SWUGs: 8 Telling Quotes From New York Magazine's Piece On 'Washed Up' Young Women

8 Things You Need To Know About 'SWUGs'

According to New York magazine, a whole generation of women is jaded, apathetic and "washed-up" -- and they're only 21 years old. They're the SWUGs: Senior Washed-Up Girls.

Over the last school year some of the women from Yale's class of 2013 have been penning essays about what being a SWUG means and the culture that is attached to it. So journalist Justin Rocket Silverman went to New Haven to see these young women (and self-proclaimed SWUGs) up close and personal.

In the Yale of his article, Freshman Girls are mythical sexual unicorns whom frat bros lust after, and Senior Girls are the ones who have "given up."

According to Silverman, women in their last year of Yale are "over it" -- the studying, the dating scene and the Greek life. Essentially, they're ready to be done with college, just like every other almost-graduated college student, but they've given their Senioritis a new name and gotten profiled by a magazine. Unfortunately, the article suggests that the thesis of Gawker's 2011 post "Why You Should Never Be Profiled by The New York Times Style Section" should apply to NYMag as well.

Here are eight things NYMag taught us about SWUGs:

SWUGs don't "dress up." (The horror!)

She and her fellow SWUGs are women who don’t bother dressing up for class, or even for fancy parties.

They take very scientific surveys.

Bruner conducted an informal survey this year of 135 students and found 43 percent considered themselves SWUGs at least some of the time.

It doesn't go over well to refer to women and meat grinders in the same sentence, even if they are SWUGs. (Did this guy mean to say "ringer"?)

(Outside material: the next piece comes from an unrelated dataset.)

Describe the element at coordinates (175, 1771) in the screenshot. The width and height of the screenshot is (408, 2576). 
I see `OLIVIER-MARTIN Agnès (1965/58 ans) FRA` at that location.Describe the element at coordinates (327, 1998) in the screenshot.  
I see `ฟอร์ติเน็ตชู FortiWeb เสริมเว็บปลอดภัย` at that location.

Sophomore Greg Kelley told me that “it’s a girl who has been through the meat grinder. A seasoned veteran who knows the ropes.”

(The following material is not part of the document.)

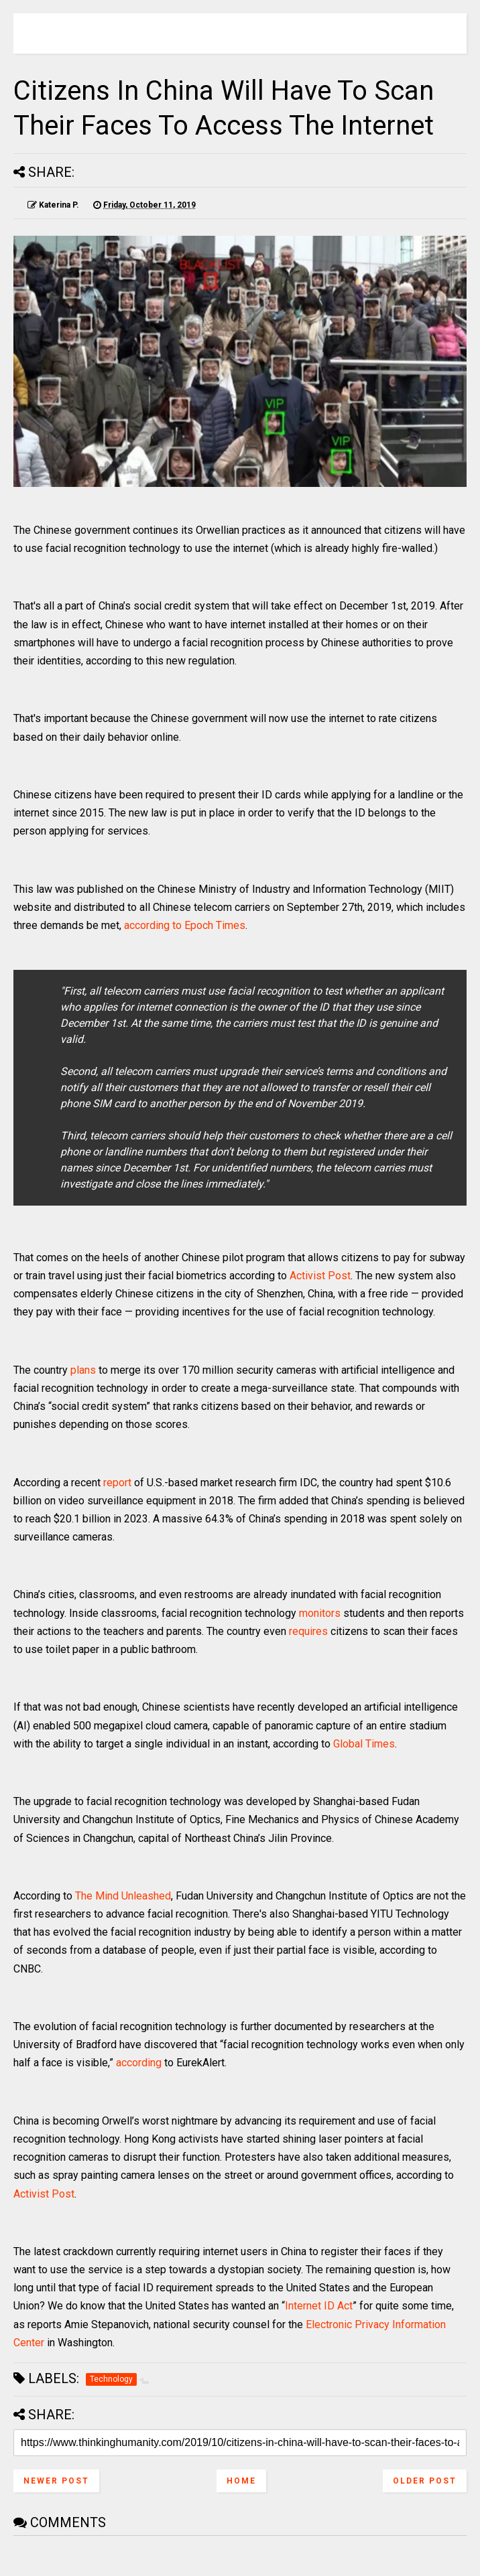  I want to click on plans, so click(83, 1370).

It's not clear that the "SWUG" is actually a thing (in a piece about it being a thing).

“It means different things to different people,” he said. “I’m not sure there’s one coherent overriding concept to SWUG.”

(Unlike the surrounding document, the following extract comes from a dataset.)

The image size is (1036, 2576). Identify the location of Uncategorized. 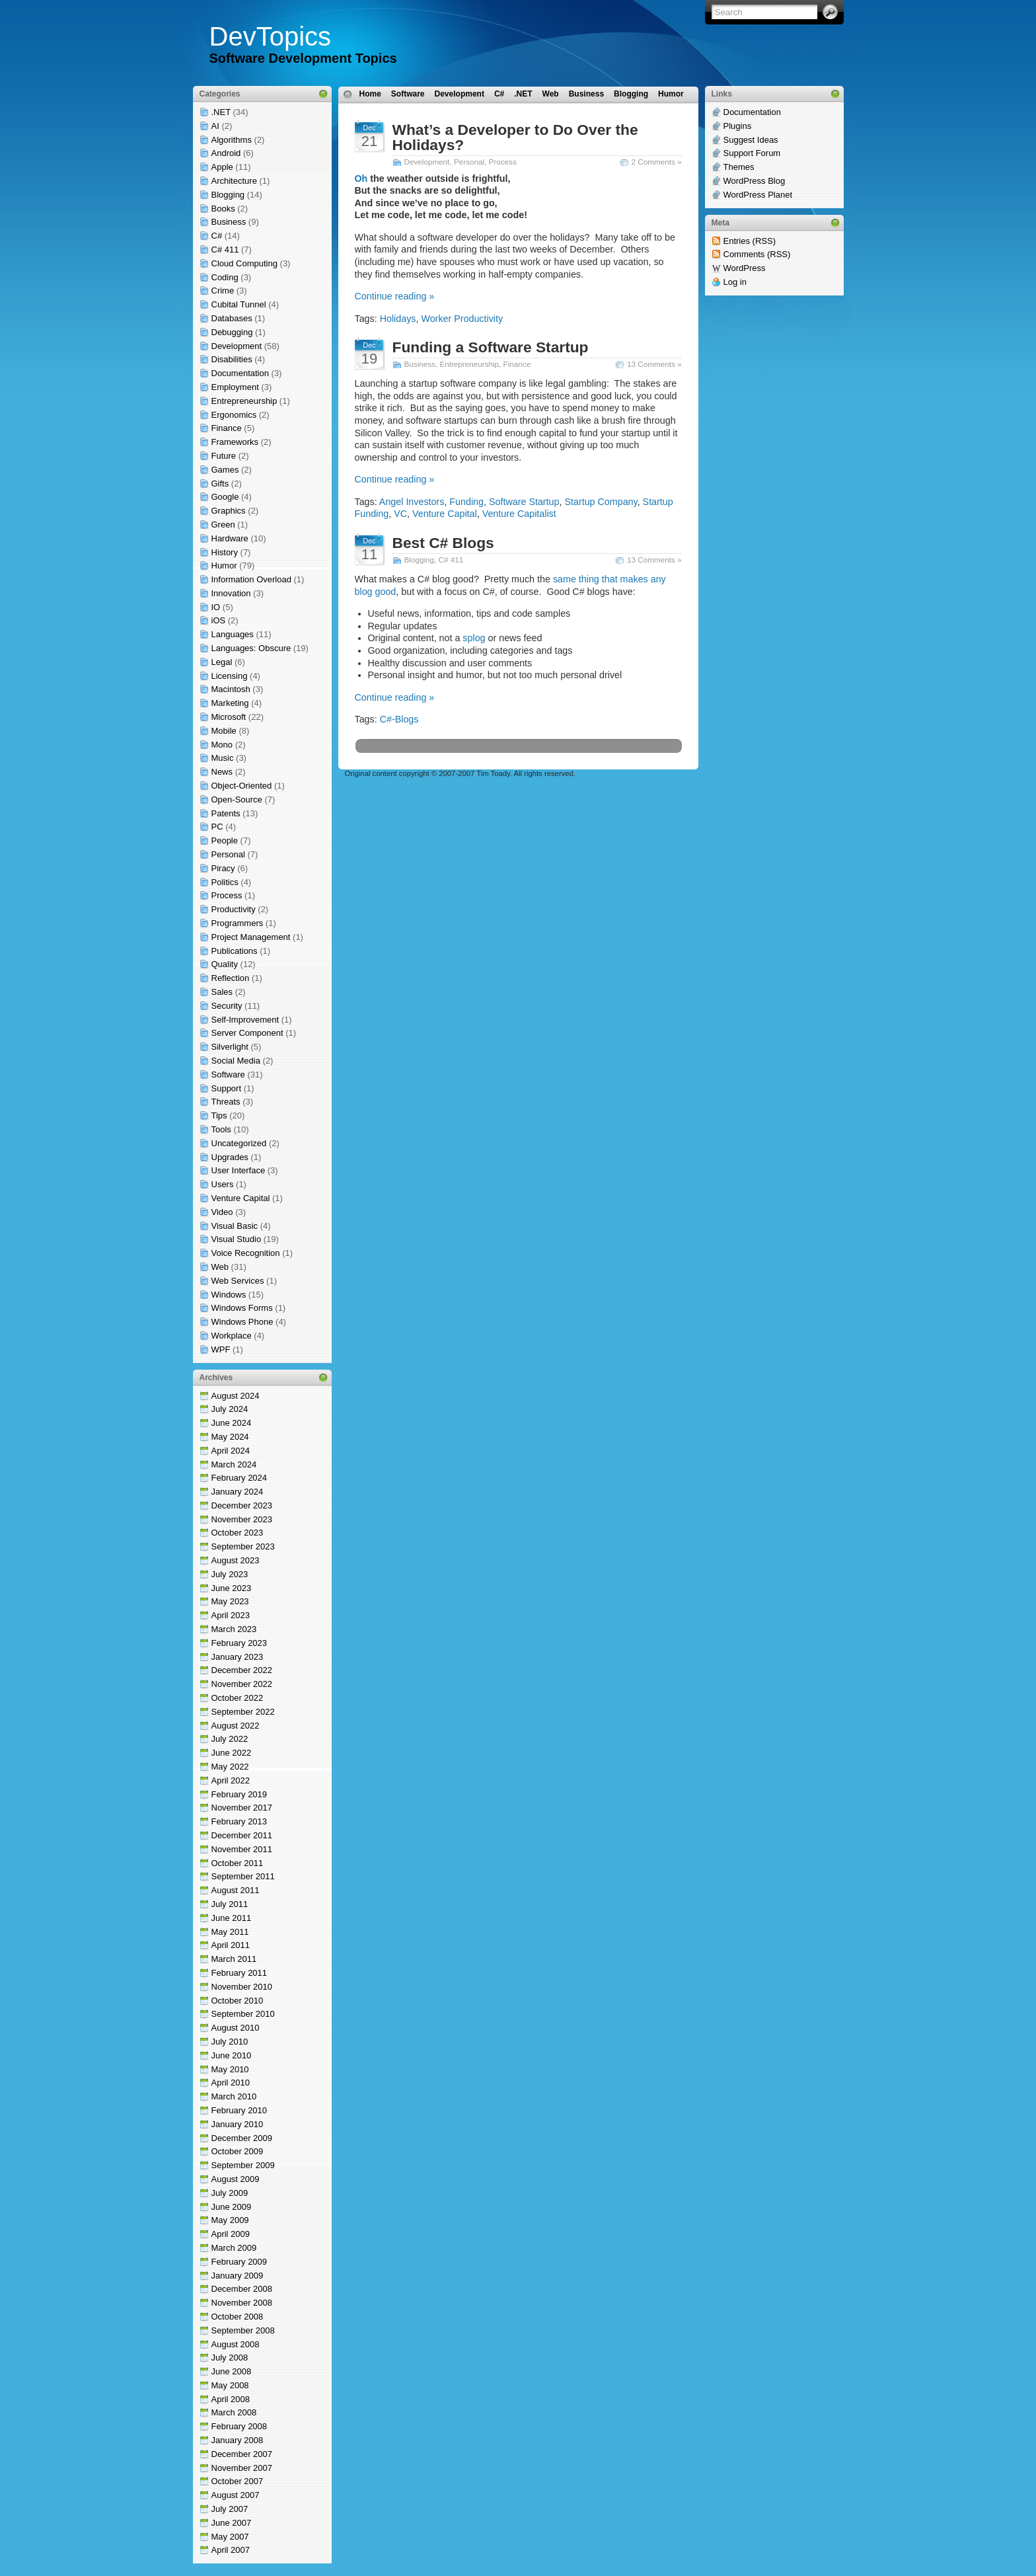
(239, 1143).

SWUGs need not fret, because after college every older, graduated lady will be jealous of their youth.

Three months from now, they will be the bright-eyed newcomers in New York or Los Angeles, the 22-year-olds dancing on banquettes in nightclubs, who still drink too much and still flirt with boys. They’ll go from envying freshmen girls to being the envy of older women.

Still, they better rebel now because being young does kind of end after college.

SWUG life is one last chance at youthful rebellion before the soft cushion of college is yanked out from under them.

For instance, after Yale, SWUGs will face the harsh reality that buying six mason jars from Ace Hardware is cheaper than buying six mason jars of pickles.

Yale SWUG Michelle Taylor wants to move to Brooklyn after she graduates next month. She is planning to eat nothing but jam and pickles for awhile so that she can collect the empty mason jars to use as wine cups.

But they don't give a f**k, and if you want to be "complex," you won't either.

“Saying ‘I don’t give a fuck’ at the right moment, it makes you a more complex person.”

We wish the SWUGs a very merry graduation and entry into the working world. Nothing like a 9-to-5 to make you nostalgic for the collegiate world you so eagerly escaped.